Good insight.  It is in everybody’s self interest to try to get something for nothing.  If you see something at a yard sale for $.10, and it is something you’ve been looking for for years, you consider it a steal.  But it really is not.  The person selling it doesn’t want it.   You lucked out, and so you should rejoice. 

The government does a similar thing.  They sell services for votes. A vote is not worth much economically, maybe one trip to the voting place, or maybe two a year if you vote in the primaries.  In exchange, you get police, fire protection, free schools, protection from foreign enemies, welfare, Medicare and Medicade.  But wait, you say, I have to pay for those, don’t I, with taxes?  True, but here is where what Hayek calls the “fiscal illusion” comes in.
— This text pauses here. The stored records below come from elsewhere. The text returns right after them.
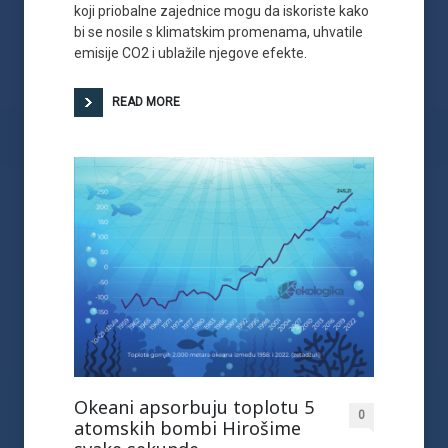
koji priobalne zajednice mogu da iskoriste kako
bi se nosile s klimatskim promenama, uhvatile
emisije CO2 i ublažile njegove efekte.
READ MORE
Okeani apsorbuju toplotu 5
0
atomskih bombi Hirošime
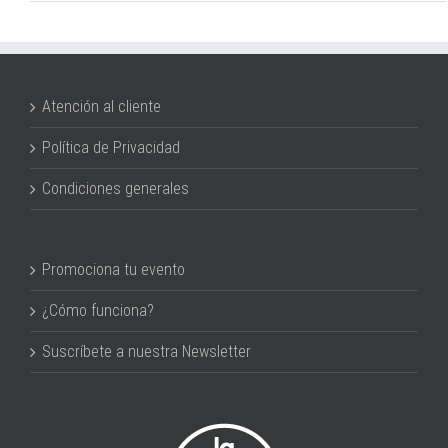
Atención al cliente
Política de Privacidad
Condiciones generales
Promociona tu evento
¿Cómo funciona?
Suscríbete a nuestra Newsletter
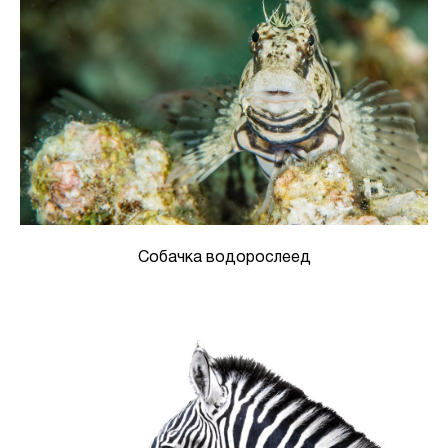
Собачка водорослеед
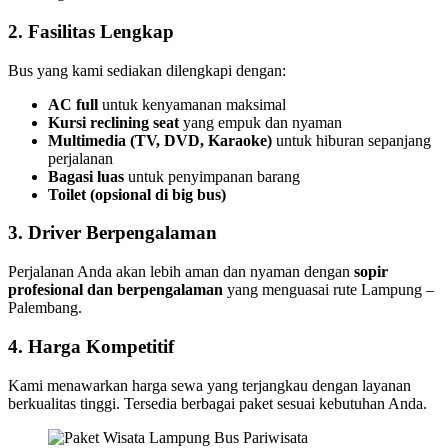
2.
Fasilitas Lengkap
Bus yang kami sediakan dilengkapi dengan:
AC full
untuk kenyamanan maksimal
Kursi reclining seat
yang empuk dan nyaman
Multimedia (TV, DVD, Karaoke)
untuk hiburan sepanjang
perjalanan
Bagasi luas
untuk penyimpanan barang
Toilet (opsional di big bus)
3.
Driver Berpengalaman
Perjalanan Anda akan lebih aman dan nyaman dengan
sopir
profesional dan berpengalaman
yang menguasai rute Lampung –
Palembang.
4.
Harga Kompetitif
Kami menawarkan harga sewa yang terjangkau dengan layanan
berkualitas tinggi. Tersedia berbagai paket sesuai kebutuhan Anda.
In exchange for the services you receive, the cost is spread out over those who receive, and those who do not receive, the services.  Public schools, for instance, are paid for by everybody:  childless couples, single people, those sending their children to private schools and already paying tuition, home schoolers.  So you are not paying dollar-for-dollar of services.  Also, to keep the taxes down, the government does not pay for all of it either.  Every year the Federal government spends much more than it takes in, in order to be able to buy votes yet avoid a tax revolt.  It borrows money and even prints money to pay its bills.  This means that the real cost of government is no where near what you pay in taxes.  It is estimated that the Federal government this year will spend nearly $400 billion than it takes in in taxes.  That means that you received 16% more in services that was paid for by taxes, and the rest was paid for by borrowing and/or printing money.  This debt accumulates every year, and no one has the will power to do anything about it, despite the cries of economists and outraged citizens.
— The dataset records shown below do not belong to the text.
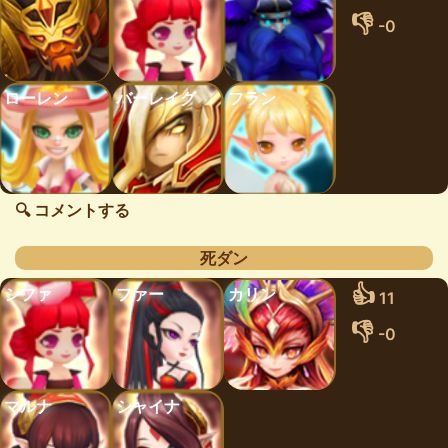
👎
-0
ローレン
バーレイグ
フラン
🔍 コメントする
死ダン
👍
シファ
ファー
カリン
11
👎
-0
マルナ
シャイナ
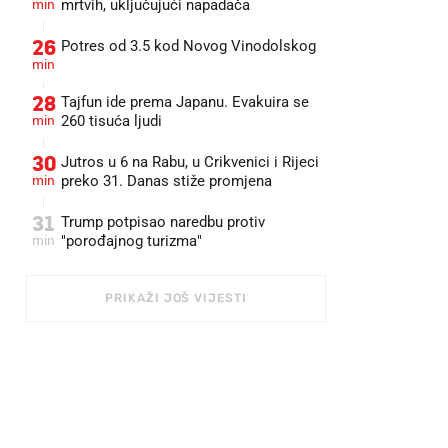
min
mrtvih, uključujući napadača
26
Potres od 3.5 kod Novog Vinodolskog
min
28
Tajfun ide prema Japanu. Evakuira se
min
260 tisuća ljudi
30
Jutros u 6 na Rabu, u Crikvenici i Rijeci
min
preko 31. Danas stiže promjena
31
Trump potpisao naredbu protiv
min
"porođajnog turizma"
PRIKAŽI JOŠ VIJESTI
Who is going to pay all those bonds when they are due?  You, your children and grandchildren.  Debt service, i. e., the repaying of the bonds runs about 19% of the Federal budget each year.  It will increase as the larger deficit bonds come due.  This is like you paying 19% of your income on paying off your credit cards, but the amount you borrow each year increases.  So if you net $30,000 per year, you are then paying $5,700 to credit cards with no end in sight.  This also means that you buy substantially more than $30,000 in stuff each year.  If this in very imprudent for a citizen, why should it be permissible for the government to do it?